*What you should do*. Scan the entries for lines with the word "oranları" and copy those lines.

*Recorded information*.
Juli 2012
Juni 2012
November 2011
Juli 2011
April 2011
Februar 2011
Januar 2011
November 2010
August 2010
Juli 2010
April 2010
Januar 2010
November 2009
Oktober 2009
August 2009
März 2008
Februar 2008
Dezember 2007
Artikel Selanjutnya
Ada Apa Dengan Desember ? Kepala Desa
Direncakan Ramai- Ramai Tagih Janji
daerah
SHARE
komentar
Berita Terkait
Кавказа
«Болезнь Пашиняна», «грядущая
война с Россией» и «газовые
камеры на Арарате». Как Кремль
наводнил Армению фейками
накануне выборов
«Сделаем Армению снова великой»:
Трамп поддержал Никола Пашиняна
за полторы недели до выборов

---

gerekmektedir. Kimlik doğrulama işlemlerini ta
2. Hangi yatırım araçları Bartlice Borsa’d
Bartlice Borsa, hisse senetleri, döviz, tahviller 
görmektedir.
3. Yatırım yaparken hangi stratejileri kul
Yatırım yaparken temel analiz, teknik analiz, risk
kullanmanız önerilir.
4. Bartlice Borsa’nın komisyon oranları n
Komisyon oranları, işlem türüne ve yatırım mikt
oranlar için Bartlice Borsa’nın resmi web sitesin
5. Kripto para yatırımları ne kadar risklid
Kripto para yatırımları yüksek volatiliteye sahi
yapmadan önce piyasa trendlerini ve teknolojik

--

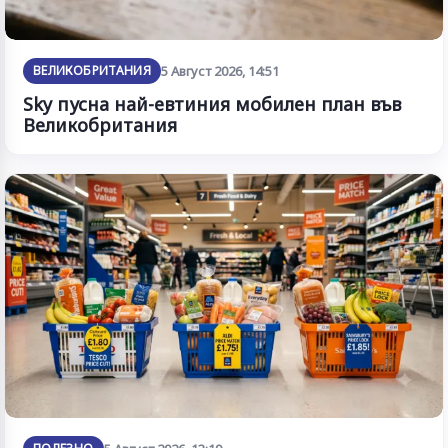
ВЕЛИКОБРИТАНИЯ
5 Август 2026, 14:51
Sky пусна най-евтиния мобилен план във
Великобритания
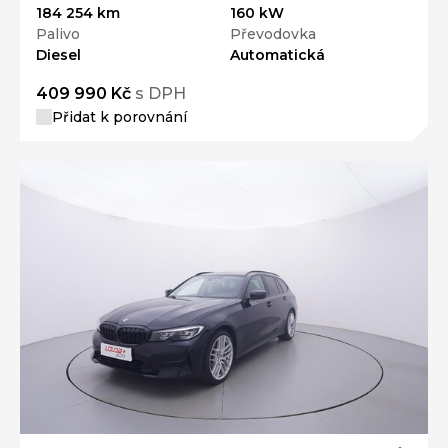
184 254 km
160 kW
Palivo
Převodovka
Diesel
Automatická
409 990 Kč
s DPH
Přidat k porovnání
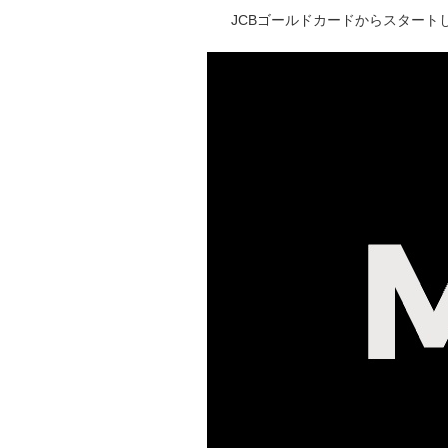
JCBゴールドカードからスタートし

*Answer area*.
4. Bartlice Borsa’nın komisyon oranları n
Komisyon oranları, işlem türüne ve yatırım mikt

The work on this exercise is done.